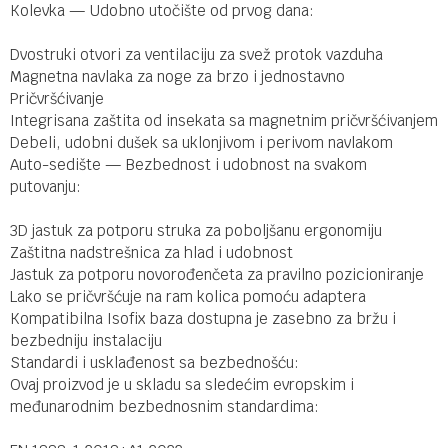
Kolevka — Udobno utočište od prvog dana:
Dvostruki otvori za ventilaciju za svež protok vazduha
Magnetna navlaka za noge za brzo i jednostavno
Pričvršćivanje
Integrisana zaštita od insekata sa magnetnim pričvršćivanjem
Debeli, udobni dušek sa uklonjivom i perivom navlakom
Auto-sedište — Bezbednost i udobnost na svakom
putovanju:
3D jastuk za potporu struka za poboljšanu ergonomiju
Zaštitna nadstrešnica za hlad i udobnost
Jastuk za potporu novorođenčeta za pravilno pozicioniranje
Lako se pričvršćuje na ram kolica pomoću adaptera
Kompatibilna Isofix baza dostupna je zasebno za bržu i
bezbedniju instalaciju
Standardi i usklađenost sa bezbednošću:
Ovaj proizvod je u skladu sa sledećim evropskim i
međunarodnim bezbednosnim standardima:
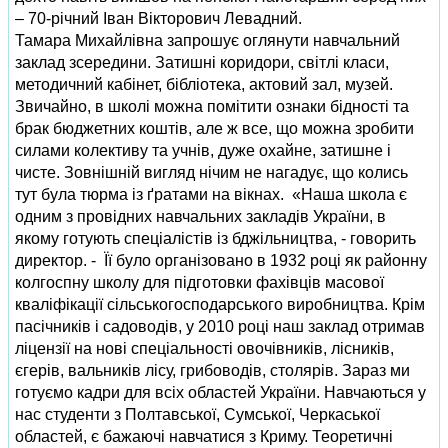
– 70-річний Іван Вікторович Левадний.
Тамара Михайлівна запрошує оглянути навчальний
заклад зсередини. Затишні коридори, світлі класи,
методичний кабінет, бібліотека, актовий зал, музей.
Звичайно, в школі можна помітити ознаки бідності та
брак бюджетних коштів, але ж все, що можна зробити
силами колективу та учнів, дуже охайне, затишне і
чисте. Зовнішній вигляд нічим не нагадує, що колись
тут була тюрма із ґратами на вікнах. «Наша школа є
одним з провідних навчальних закладів України, в
якому готують спеціалістів із бджільництва, - говорить
директор. - Її було організовано в 1932 році як районну
колгоспну школу для підготовки фахівців масової
кваліфікації сільськогосподарського виробництва. Крім
пасічників і садоводів, у 2010 році наш заклад отримав
ліцензії на нові спеціальності овочівників, лісників,
єгерів, вальників лісу, грибоводів, столярів. Зараз ми
готуємо кадри для всіх областей України. Навчаються у
нас студенти з Полтавської, Сумської, Черкаської
областей, є бажаючі навчатися з Криму. Теоретичні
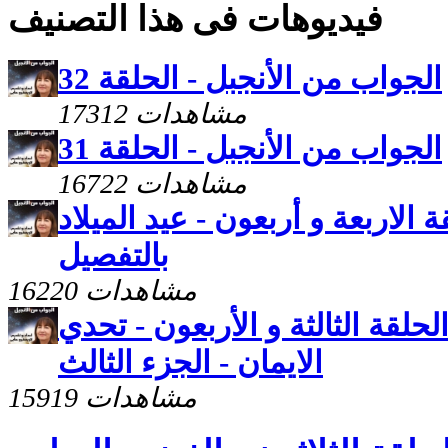
فيديوهات فى هذا التصنيف
الجواب من الأنجبل - الحلقة 32
17312 مشاهدات
الجواب من الأنجبل - الحلقة 31
16722 مشاهدات
 الاربعة و أربعون - عيد الميلاد
بالتفصيل
16220 مشاهدات
لحلقة الثالثة و الأربعون - تحدي
الايمان - الجزء الثالث
15919 مشاهدات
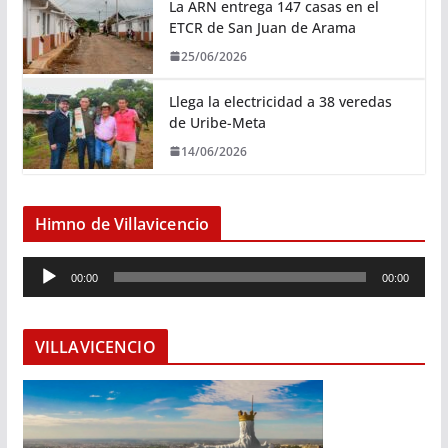
La ARN entrega 147 casas en el
ETCR de San Juan de Arama
25/06/2026
Llega la electricidad a 38 veredas
de Uribe-Meta
14/06/2026
Himno de Villavicencio
R
00:00
00:00
e
p
r
VILLAVICENCIO
o
d
u
c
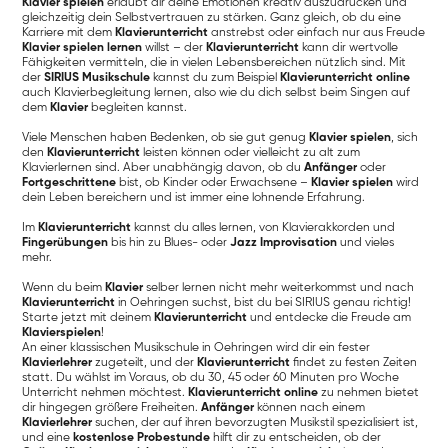
Klavier spielen
erlaubt dir deine Emotionen kreativ auszudrücken und
gleichzeitig dein Selbstvertrauen zu stärken. Ganz gleich, ob du eine
Karriere mit dem
Klavierunterricht
anstrebst oder einfach nur aus Freude
Klavier spielen lernen
willst – der
Klavierunterricht
kann dir wertvolle
Fähigkeiten vermitteln, die in vielen Lebensbereichen nützlich sind. Mit
der
SIRIUS Musikschule
kannst du zum Beispiel
Klavierunterricht online
auch Klavierbegleitung lernen, also wie du dich selbst beim Singen auf
dem
Klavier
begleiten kannst.
Viele Menschen haben Bedenken, ob sie gut genug
Klavier spielen
, sich
den
Klavierunterricht
leisten können oder vielleicht zu alt zum
Klavierlernen sind. Aber unabhängig davon, ob du
Anfänger
oder
Fortgeschrittene
bist, ob Kinder oder Erwachsene –
Klavier spielen
wird
dein Leben bereichern und ist immer eine lohnende Erfahrung.
Im
Klavierunterricht
kannst du alles lernen, von Klavierakkorden und
Fingerübungen
bis hin zu Blues- oder
Jazz Improvisation
und vieles
mehr.
Wenn du beim
Klavier
selber lernen nicht mehr weiterkommst und nach
Klavierunterricht
in Oehringen suchst, bist du bei SIRIUS genau richtig!
Starte jetzt mit deinem
Klavierunterricht
und entdecke die Freude am
Klavierspielen
!
An einer klassischen Musikschule in Oehringen wird dir ein fester
Klavierlehrer
zugeteilt, und der
Klavierunterricht
findet zu festen Zeiten
statt. Du wählst im Voraus, ob du 30, 45 oder 60 Minuten pro Woche
Unterricht nehmen möchtest.
Klavierunterricht online
zu nehmen bietet
dir hingegen größere Freiheiten.
Anfänger
können nach einem
Klavierlehrer
suchen, der auf ihren bevorzugten Musikstil spezialisiert ist,
und eine
kostenlose Probestunde
hilft dir zu entscheiden, ob der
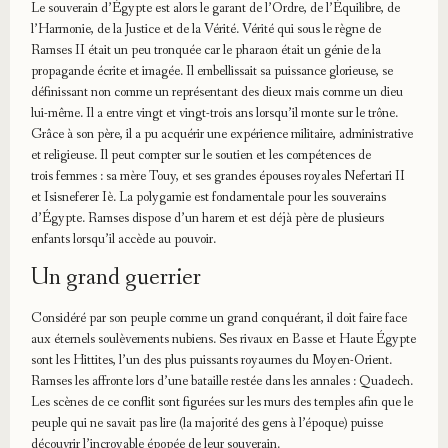
Le souverain d’Égypte est alors le garant de l’Ordre, de l’Équilibre, de
l’Harmonie, de la Justice et de la Vérité. Vérité qui sous le règne de
Ramses II était un peu tronquée car le pharaon était un génie de la
propagande écrite et imagée. Il embellissait sa puissance glorieuse, se
définissant non comme un représentant des dieux mais comme un dieu
lui-même. Il a entre vingt et vingt-trois ans lorsqu’il monte sur le trône.
Grâce à son père, il a pu acquérir une expérience militaire, administrative
et religieuse. Il peut compter sur le soutien et les compétences de
trois femmes : sa mère Touy, et ses grandes épouses royales Nefertari II
et Isisneferer Iè. La polygamie est fondamentale pour les souverains
d’Égypte. Ramses dispose d’un harem et est déjà père de plusieurs
enfants lorsqu’il accède au pouvoir.
Un grand guerrier
Considéré par son peuple comme un grand conquérant, il doit faire face
aux éternels soulèvements nubiens. Ses rivaux en Basse et Haute Égypte
sont les Hittites, l’un des plus puissants royaumes du Moyen-Orient.
Ramses les affronte lors d’une bataille restée dans les annales : Quadech.
Les scènes de ce conflit sont figurées sur les murs des temples afin que le
peuple qui ne savait pas lire (la majorité des gens à l’époque) puisse
découvrir l’incroyable épopée de leur souverain.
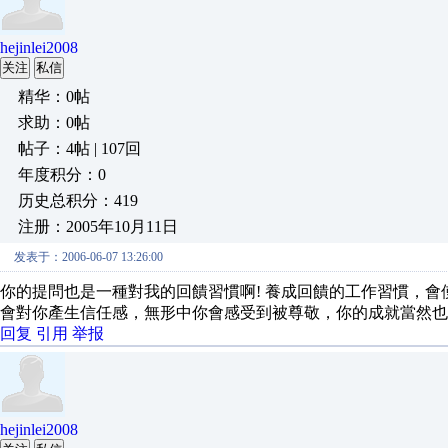
hejinlei2008
关注
私信
精华：0帖
求助：0帖
帖子：4帖 | 107回
年度积分：0
历史总积分：419
注册：2005年10月11日
发表于：2006-06-07 13:26:00
你的提問也是一種對我的回饋習慣啊! 養成回饋的工作習慣，會
會對你產生信任感，無形中你會感受到被尊敬，你的成就當然也
回复
引用
举报
hejinlei2008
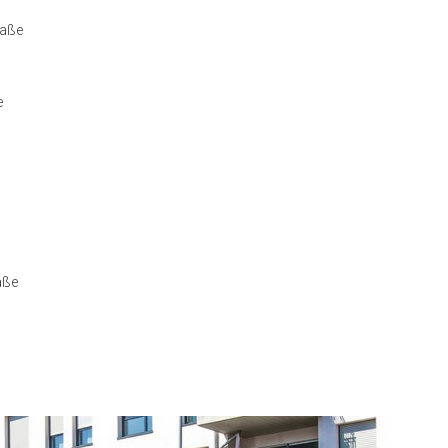
raße
e
aße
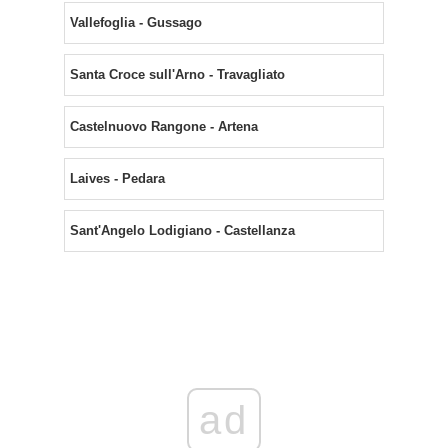
Vallefoglia - Gussago
Santa Croce sull'Arno - Travagliato
Castelnuovo Rangone - Artena
Laives - Pedara
Sant'Angelo Lodigiano - Castellanza
ad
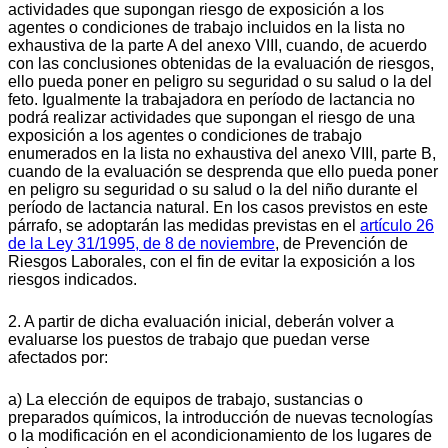
actividades que supongan riesgo de exposición a los
agentes o condiciones de trabajo incluidos en la lista no
exhaustiva de la parte A del anexo VIII, cuando, de acuerdo
con las conclusiones obtenidas de la evaluación de riesgos,
ello pueda poner en peligro su seguridad o su salud o la del
feto. Igualmente la trabajadora en período de lactancia no
podrá realizar actividades que supongan el riesgo de una
exposición a los agentes o condiciones de trabajo
enumerados en la lista no exhaustiva del anexo VIII, parte B,
cuando de la evaluación se desprenda que ello pueda poner
en peligro su seguridad o su salud o la del niño durante el
período de lactancia natural. En los casos previstos en este
párrafo, se adoptarán las medidas previstas en el
artículo 26
de la Ley 31/1995, de 8 de noviembre
, de Prevención de
Riesgos Laborales, con el fin de evitar la exposición a los
riesgos indicados.
2. A partir de dicha evaluación inicial, deberán volver a
evaluarse los puestos de trabajo que puedan verse
afectados por:
a) La elección de equipos de trabajo, sustancias o
preparados químicos, la introducción de nuevas tecnologías
o la modificación en el acondicionamiento de los lugares de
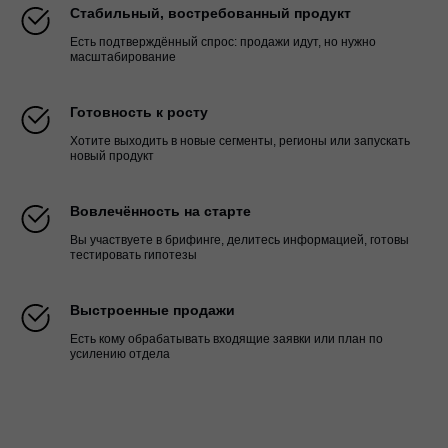
Стабильный, востребованный продукт
Есть подтверждённый спрос: продажи идут, но нужно
масштабирование
Готовность к росту
Хотите выходить в новые сегменты, регионы или запускать
новый продукт
Вовлечённость на старте
Вы участвуете в брифинге, делитесь информацией, готовы
тестировать гипотезы
Выстроенные продажи
Есть кому обрабатывать входящие заявки или план по
усилению отдела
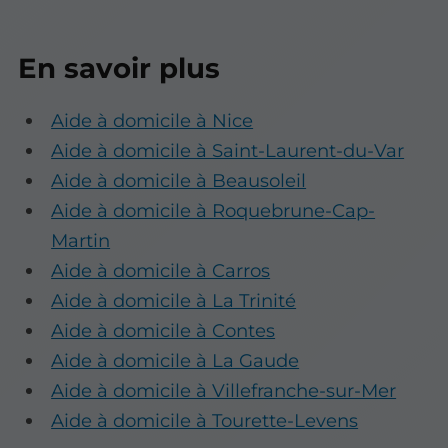
En savoir plus
Aide à domicile à Nice
Aide à domicile à Saint-Laurent-du-Var
Aide à domicile à Beausoleil
Aide à domicile à Roquebrune-Cap-
Martin
Aide à domicile à Carros
Aide à domicile à La Trinité
Aide à domicile à Contes
Aide à domicile à La Gaude
Aide à domicile à Villefranche-sur-Mer
Aide à domicile à Tourette-Levens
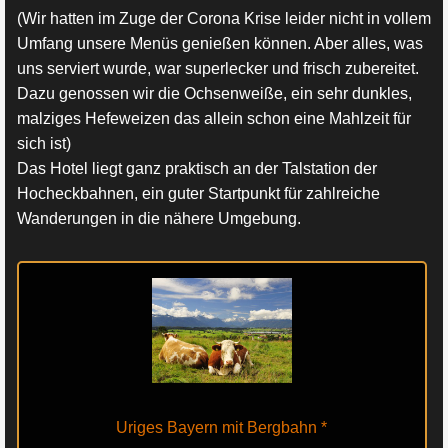
(Wir hatten im Zuge der Corona Krise leider nicht in vollem
Umfang unsere Menüs genießen können. Aber alles, was
uns serviert wurde, war superlecker und frisch zubereitet.
Dazu genossen wir die Ochsenweiße, ein sehr dunkles,
malziges Hefeweizen das allein schon eine Mahlzeit für
sich ist)
Das Hotel liegt ganz praktisch an der Talstation der
Hocheckbahnen, ein guter Startpunkt für zahlreiche
Wanderungen in die nähere Umgebung.
Uriges Bayern mit Bergbahn
*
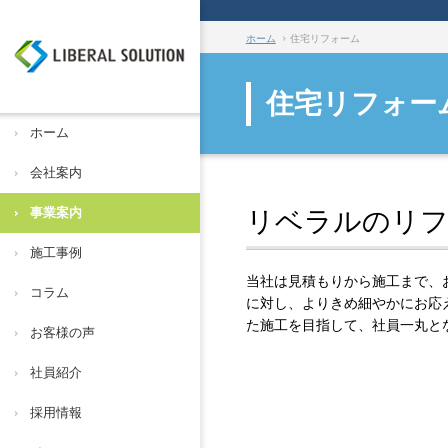
ホーム
住宅リフォーム
住宅リフォー
ホーム
会社案内
リベラルのリフ
事業案内
施工事例
当社は見積もりから施工まで、
コラム
に対し、よりきめ細やかにお応
た施工を目指して、社員一丸と
お客様の声
社員紹介
採用情報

........

Only exact lines belong in the answer: those from the beginning of the entries above through the line holding "erlaubt dir deine", with no pictures.

Kolevka — Udobno utočište od prvog dana:
Dvostruki otvori za ventilaciju za svež protok vazduha
Magnetna navlaka za noge za brzo i jednostavno
Pričvršćivanje
Integrisana zaštita od insekata sa magnetnim pričvršćivanjem
Debeli, udobni dušek sa uklonjivom i perivom navlakom
Auto-sedište — Bezbednost i udobnost na svakom
putovanju:
3D jastuk za potporu struka za poboljšanu ergonomiju
Zaštitna nadstrešnica za hlad i udobnost
Jastuk za potporu novorođenčeta za pravilno pozicioniranje
Lako se pričvršćuje na ram kolica pomoću adaptera
Kompatibilna Isofix baza dostupna je zasebno za bržu i
bezbedniju instalaciju
Standardi i usklađenost sa bezbednošću:
Ovaj proizvod je u skladu sa sledećim evropskim i
međunarodnim bezbednosnim standardima:
– 70-річний Іван Вікторович Левадний.
Тамара Михайлівна запрошує оглянути навчальний
заклад зсередини. Затишні коридори, світлі класи,
методичний кабінет, бібліотека, актовий зал, музей.
Звичайно, в школі можна помітити ознаки бідності та
брак бюджетних коштів, але ж все, що можна зробити
силами колективу та учнів, дуже охайне, затишне і
чисте. Зовнішній вигляд нічим не нагадує, що колись
тут була тюрма із ґратами на вікнах. «Наша школа є
одним з провідних навчальних закладів України, в
якому готують спеціалістів із бджільництва, - говорить
директор. - Її було організовано в 1932 році як районну
колгоспну школу для підготовки фахівців масової
кваліфікації сільськогосподарського виробництва. Крім
пасічників і садоводів, у 2010 році наш заклад отримав
ліцензії на нові спеціальності овочівників, лісників,
єгерів, вальників лісу, грибоводів, столярів. Зараз ми
готуємо кадри для всіх областей України. Навчаються у
нас студенти з Полтавської, Сумської, Черкаської
областей, є бажаючі навчатися з Криму. Теоретичні
فيديوهات فى هذا التصنيف
الجواب من الأنجبل - الحلقة 32
17312 مشاهدات
الجواب من الأنجبل - الحلقة 31
16722 مشاهدات
 الاربعة و أربعون - عيد الميلاد
بالتفصيل
16220 مشاهدات
لحلقة الثالثة و الأربعون - تحدي
الايمان - الجزء الثالث
15919 مشاهدات
La ARN entrega 147 casas en el
ETCR de San Juan de Arama
25/06/2026
Llega la electricidad a 38 veredas
de Uribe-Meta
14/06/2026
Himno de Villavicencio
R
00:00
00:00
e
p
r
VILLAVICENCIO
o
d
u
c
Klavier spielen
erlaubt dir deine Emotionen kreativ auszudrücken und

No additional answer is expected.